▸ **WHAT TO PRODUCE**
From the first line to the last, please print the entries exactly, omitting pictures.

▸ **Source records**
____________
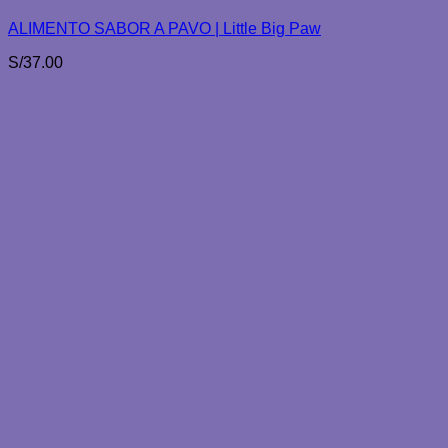
ALIMENTO SABOR A PAVO | Little Big Paw
S/
37.00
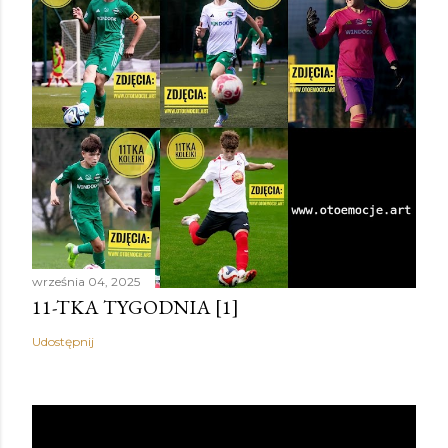
września 04, 2025
11-TKA TYGODNIA [1]
Udostępnij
____________
▸ **EXERCISE RESPONSE**
ALIMENTO SABOR A PAVO | Little Big Paw
S/
37.00
września 04, 2025
11-TKA TYGODNIA [1]
Udostępnij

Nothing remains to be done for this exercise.